■ Required action: What's wanted is a faithful retyping of every entry, pictures excluded.

■ Dataset excerpts:
┄┄┄┄┄┄

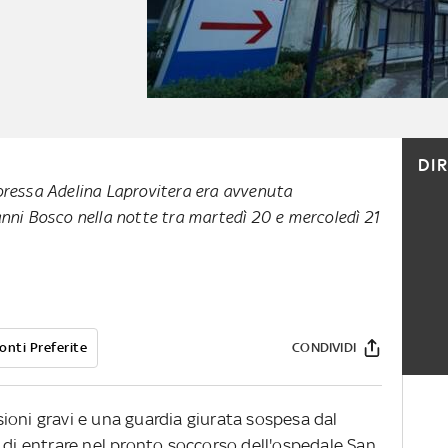
DI
oressa Adelina Laprovitera era avvenuta
nni Bosco nella notte tra martedì 20 e mercoledì 21
onti Preferite
CONDIVIDI
ioni gravi e una guardia giurata sospesa dal
 di entrare nel pronto soccorso dell'ospedale San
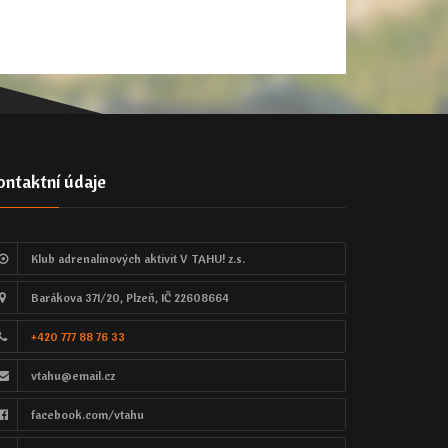
ontaktní údaje
Klub adrenalinových aktivit V TAHU! z.s.
Barákova 371/20, Plzeň, IČ 22608664
+420 777 88 76 33
vtahu@email.cz
facebook.com/vtahu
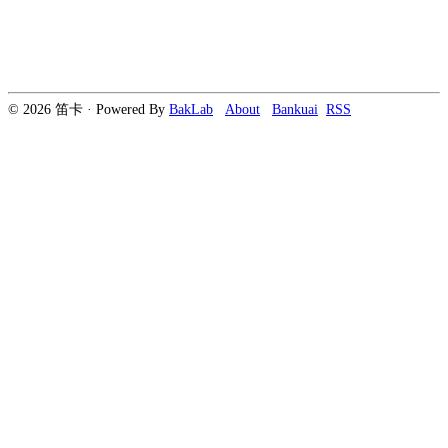
© 2026 笛卡 · Powered By
BakLab
About
Bankuai
RSS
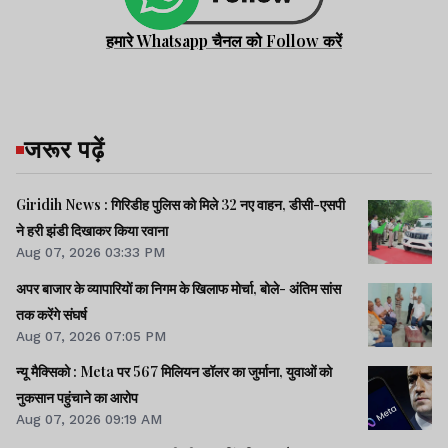
हमारे Whatsapp चैनल को Follow करें
जरूर पढ़ें
Giridih News : गिरिडीह पुलिस को मिले 32 नए वाहन, डीसी-एसपी
ने हरी झंडी दिखाकर किया रवाना
Aug 07, 2026 03:33 PM
अपर बाजार के व्यापारियों का निगम के खिलाफ मोर्चा, बोले- अंतिम सांस
तक करेंगे संघर्ष
Aug 07, 2026 07:05 PM
न्यू मैक्सिको : Meta पर 567 मिलियन डॉलर का जुर्माना, युवाओं को
नुकसान पहुंचाने का आरोप
Aug 07, 2026 09:19 AM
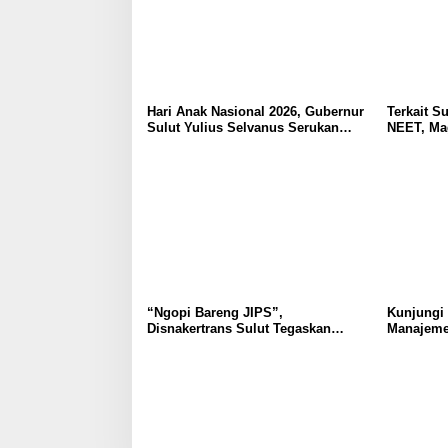
Hari Anak Nasional 2026, Gubernur
Terkait Su
Sulut Yulius Selvanus Serukan
NEET, Ma
Penguatan Ruang Aman Bagi Anak,
Dipahami 
di Lingkungan Fisik Maupun di
Tidak Tim
Ruang Digital
Masyarak
“Ngopi Bareng JIPS”,
Kunjungi
Disnakertrans Sulut Tegaskan
Manajeme
Komitmen Lindungi Hak Pekerja
Berkomit
dari Ancaman PHK
Kebudaya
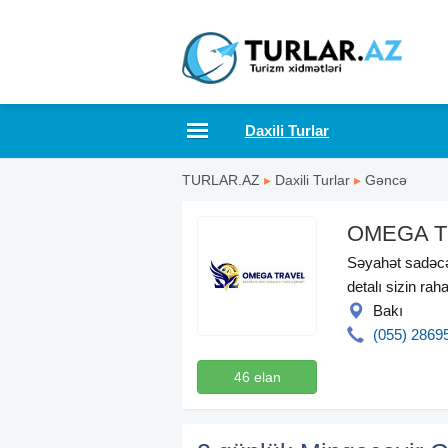
Daxili Turlar
TURLAR.AZ
▸
Daxili Turlar
▸
Gəncə
OMEGA T
Səyahət sadəcə 
detalı sizin rah
Bakı
(055) 2869
46 elan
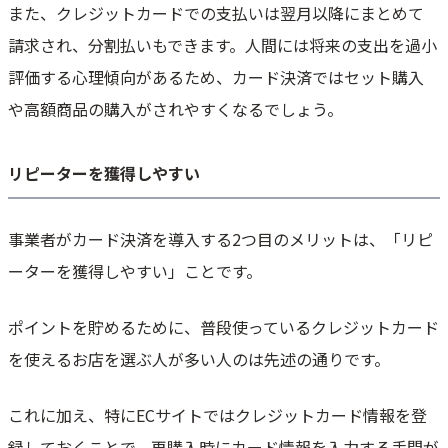
また、クレジットカードでの支払いは翌月以降にまとめて
請求され、分割払いもできます。人間には将来の支出を過小
評価する心理傾向があるため、カード決済ではセット購入
や高額商品の購入がされやすくなるでしょう。
リピーターを獲得しやすい
事業者がカード決済を導入する2つ目のメリットは、「リピ
ーターを獲得しやすい」ことです。
ポイントを貯めるために、普段使っているクレジットカード
を使えるお店を選ぶ人が多い人のは先述の通りです。
これに加え、特にECサイトではクレジットカード情報を登
録しておくことで、再購入時にカード情報を入力する手間が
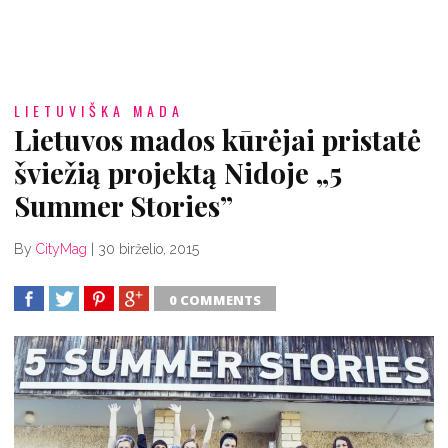
LIETUVIŠKA MADA
Lietuvos mados kūrėjai pristatė
šviežią projektą Nidoje „5
Summer Stories”
By
CityMag
|
30 birželio, 2015
0 COMMENTS
SHARE
TWEET
SHARE
SHARE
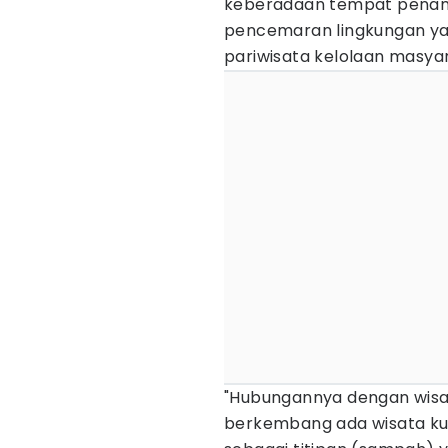
keberadaan tempat penam
pencemaran lingkungan ya
pariwisata kelolaan masya
"Hubungannya dengan wisat
berkembang ada wisata kul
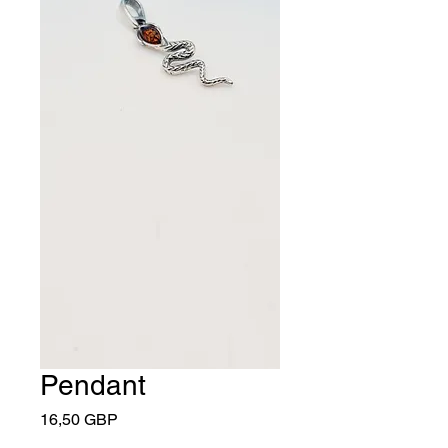
Pendant
Cena
16,50 GBP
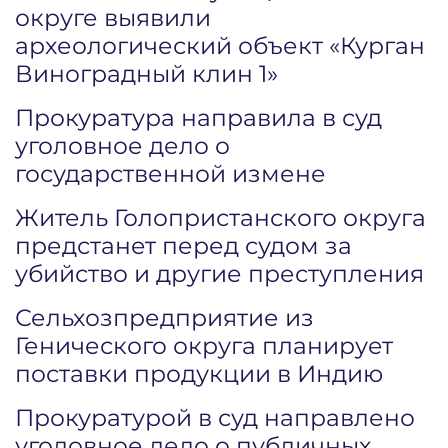
округе выявили
археологический объект «Курган
Виноградный клин 1»
Прокуратура направила в суд
уголовное дело о
государственной измене
Житель Голопристанского округа
предстанет перед судом за
убийство и другие преступления
Сельхозпредприятие из
Генического округа планирует
поставки продукции в Индию
Прокуратурой в суд направлено
уголовное дело о публичных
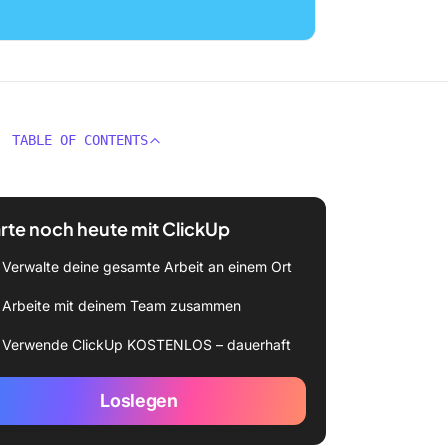
TABLE OF CONTENTS
rte noch heute mit ClickUp
Verwalte deine gesamte Arbeit an einem Ort
Arbeite mit deinem Team zusammen
Verwende ClickUp KOSTENLOS – dauerhaft
Loslegen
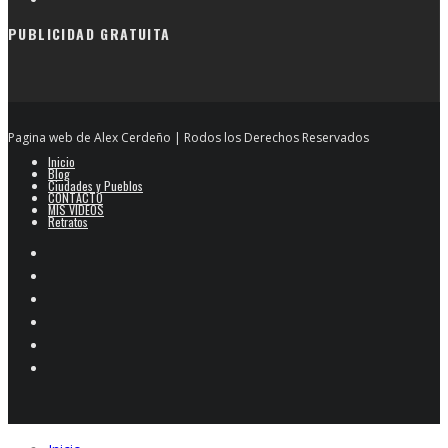
PUBLICIDAD GRATUITA
Pagina web de Alex Cerdeño | Rodos los Derechos Reservados
Inicio
Blog
Ciudades y Pueblos
CONTACTO
MIS VIDEOS
Retratos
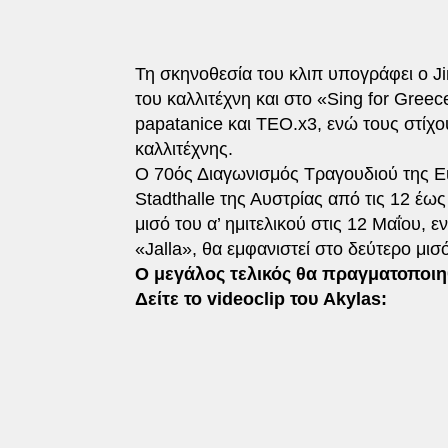
Τη σκηνοθεσία του κλιπ υπογράφει ο Ji
του καλλιτέχνη και στο «Sing for Greec
papatanice και TEO.x3, ενώ τους στίχ
καλλιτέχνης.
Ο 70ός Διαγωνισμός Τραγουδιού της Eu
Stadthalle της Αυστρίας από τις 12 έω
μισό του α’ ημιτελικού στις 12 Μαΐου, 
«Jalla», θα εμφανιστεί στο δεύτερο μισό
Ο μεγάλος τελικός θα πραγματοποιηθ
Δείτε το videoclip του Akylas:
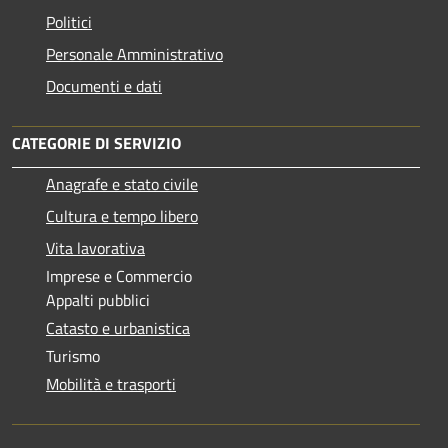
Politici
Personale Amministrativo
Documenti e dati
CATEGORIE DI SERVIZIO
Anagrafe e stato civile
Cultura e tempo libero
Vita lavorativa
Imprese e Commercio
Appalti pubblici
Catasto e urbanistica
Turismo
Mobilità e trasporti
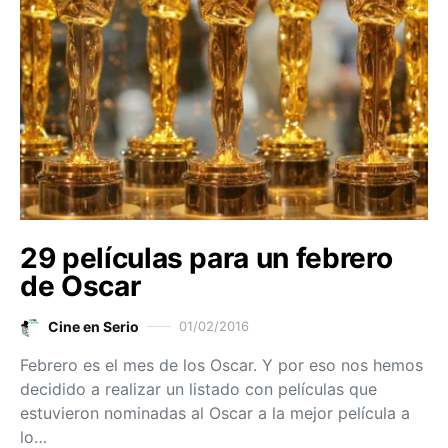
29 películas para un febrero
de Oscar
Cine en Serio
01/02/2016
Febrero es el mes de los Oscar. Y por eso nos hemos
decidido a realizar un listado con películas que
estuvieron nominadas al Oscar a la mejor película a
lo…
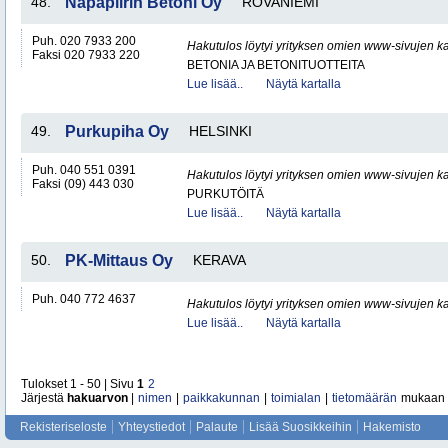
48.
Napapiirin Betoni Oy
ROVANIEMI
Puh. 020 7933 200
Hakutulos löytyi yrityksen omien www-sivujen ka
Faksi 020 7933 220
BETONIA JA BETONITUOTTEITA
Lue lisää..
Näytä kartalla
49.
Purkupiha Oy
HELSINKI
Puh. 040 551 0391
Hakutulos löytyi yrityksen omien www-sivujen ka
Faksi (09) 443 030
PURKUTÖITÄ
Lue lisää..
Näytä kartalla
50.
PK-Mittaus Oy
KERAVA
Puh. 040 772 4637
Hakutulos löytyi yrityksen omien www-sivujen ka
Lue lisää..
Näytä kartalla
Tulokset 1 - 50 | Sivu
1
2
Järjestä
hakuarvon
|
nimen
|
paikkakunnan
|
toimialan
|
tietomäärän
mukaan
Rekisteriseloste
Yhteystiedot
Palaute
Lisää Suosikkeihin
Hakemisto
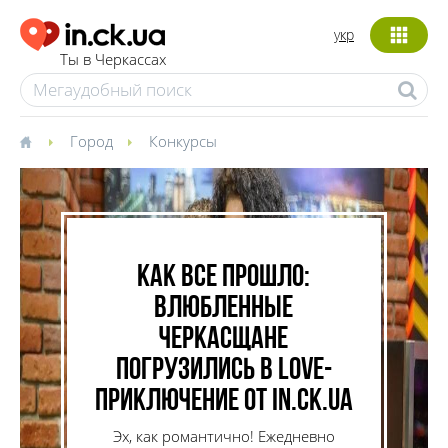
укр
Ты в Черкассах
Город
Конкурсы
Как все прошло:
влюбленные
черкасщане
погрузились в love-
приключение от in.ck.ua
Эх, как романтично! Ежедневно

┄┄┄┄┄┄

■ Response to this task:
DI
oressa Adelina Laprovitera era avvenuta
nni Bosco nella notte tra martedì 20 e mercoledì 21
onti Preferite
CONDIVIDI
ioni gravi e una guardia giurata sospesa dal
 di entrare nel pronto soccorso dell'ospedale San
ontaktní údaje
Klub adrenalinových aktivit V TAHU! z.s.
Barákova 371/20, Plzeň, IČ 22608664
+420 777 88 76 33
vtahu@email.cz
facebook.com/vtahu
© 2026 笛卡 · Powered By
BakLab
About
Bankuai
RSS
हमारे Whatsapp चैनल को Follow करें
जरूर पढ़ें
Giridih News : गिरिडीह पुलिस को मिले 32 नए वाहन, डीसी-एसपी
ने हरी झंडी दिखाकर किया रवाना
Aug 07, 2026 03:33 PM
अपर बाजार के व्यापारियों का निगम के खिलाफ मोर्चा, बोले- अंतिम सांस
तक करेंगे संघर्ष
Aug 07, 2026 07:05 PM
न्यू मैक्सिको : Meta पर 567 मिलियन डॉलर का जुर्माना, युवाओं को
नुकसान पहुंचाने का आरोप
Aug 07, 2026 09:19 AM
Hari Anak Nasional 2026, Gubernur
Terkait Su
Sulut Yulius Selvanus Serukan
NEET, Ma
Penguatan Ruang Aman Bagi Anak,
Dipahami 
di Lingkungan Fisik Maupun di
Tidak Tim
Ruang Digital
Masyarak
“Ngopi Bareng JIPS”,
Kunjungi
Disnakertrans Sulut Tegaskan
Manajeme
Komitmen Lindungi Hak Pekerja
Berkomit
dari Ancaman PHK
Kebudaya
Daxili Turlar
TURLAR.AZ
▸
Daxili Turlar
▸
Gəncə
OMEGA T
Səyahət sadəcə 
detalı sizin rah
Bakı
(055) 2869
46 elan
また、クレジットカードでの支払いは翌月以降にまとめて
請求され、分割払いもできます。人間には将来の支出を過小
評価する心理傾向があるため、カード決済ではセット購入
や高額商品の購入がされやすくなるでしょう。
リピーターを獲得しやすい
事業者がカード決済を導入する2つ目のメリットは、「リピ
ーターを獲得しやすい」ことです。
ポイントを貯めるために、普段使っているクレジットカード
を使えるお店を選ぶ人が多い人のは先述の通りです。
これに加え、特にECサイトではクレジットカード情報を登
録しておくことで、再購入時にカード情報を入力する手間が
LIETUVIŠKA MADA
Lietuvos mados kūrėjai pristatė
šviežią projektą Nidoje „5
Summer Stories”
By
CityMag
|
30 birželio, 2015
0 COMMENTS
SHARE
TWEET
SHARE
SHARE
keberadaan tempat penam
pencemaran lingkungan ya
pariwisata kelolaan masya
"Hubungannya dengan wisat
berkembang ada wisata kul
Pendant
Cena
16,50 GBP
округе выявили
археологический объект «Курган
Виноградный клин 1»
Прокуратура направила в суд
уголовное дело о
государственной измене
Житель Голопристанского округа
предстанет перед судом за
убийство и другие преступления
Сельхозпредприятие из
Генического округа планирует
поставки продукции в Индию
Прокуратурой в суд направлено
уголовное дело о публичных
TABLE OF CONTENTS
rte noch heute mit ClickUp
Verwalte deine gesamte Arbeit an einem Ort
Arbeite mit deinem Team zusammen
Verwende ClickUp KOSTENLOS – dauerhaft
Loslegen
PUBLICIDAD GRATUITA
Pagina web de Alex Cerdeño | Rodos los Derechos Reservados
Inicio
Blog
Ciudades y Pueblos
CONTACTO
MIS VIDEOS
Retratos
Τη σκηνοθεσία του κλιπ υπογράφει ο Ji
του καλλιτέχνη και στο «Sing for Greec
papatanice και TEO.x3, ενώ τους στίχ
καλλιτέχνης.
Ο 70ός Διαγωνισμός Τραγουδιού της Eu
Stadthalle της Αυστρίας από τις 12 έω
μισό του α’ ημιτελικού στις 12 Μαΐου, 
«Jalla», θα εμφανιστεί στο δεύτερο μισό
Ο μεγάλος τελικός θα πραγματοποιηθ
Δείτε το videoclip του Akylas:
Politici
Personale Amministrativo
Documenti e dati
CATEGORIE DI SERVIZIO
Anagrafe e stato civile
Cultura e tempo libero
Vita lavorativa
Imprese e Commercio
Appalti pubblici
Catasto e urbanistica
Turismo
Mobilità e trasporti
29 películas para un febrero
de Oscar
Cine en Serio
01/02/2016
Febrero es el mes de los Oscar. Y por eso nos hemos
decidido a realizar un listado con películas que
estuvieron nominadas al Oscar a la mejor película a
lo…
48.
Napapiirin Betoni Oy
ROVANIEMI
Puh. 020 7933 200
Hakutulos löytyi yrityksen omien www-sivujen ka
Faksi 020 7933 220
BETONIA JA BETONITUOTTEITA
Lue lisää..
Näytä kartalla
49.
Purkupiha Oy
HELSINKI
Puh. 040 551 0391
Hakutulos löytyi yrityksen omien www-sivujen ka
Faksi (09) 443 030
PURKUTÖITÄ
Lue lisää..
Näytä kartalla
50.
PK-Mittaus Oy
KERAVA
Puh. 040 772 4637
Hakutulos löytyi yrityksen omien www-sivujen ka
Lue lisää..
Näytä kartalla
Tulokset 1 - 50 | Sivu
1
2
Järjestä
hakuarvon
|
nimen
|
paikkakunnan
|
toimialan
|
tietomäärän
mukaan
Rekisteriseloste
Yhteystiedot
Palaute
Lisää Suosikkeihin
Hakemisto
укр
Ты в Черкассах
Город
Конкурсы
Как все прошло:
влюбленные
черкасщане
погрузились в love-
приключение от in.ck.ua
Эх, как романтично! Ежедневно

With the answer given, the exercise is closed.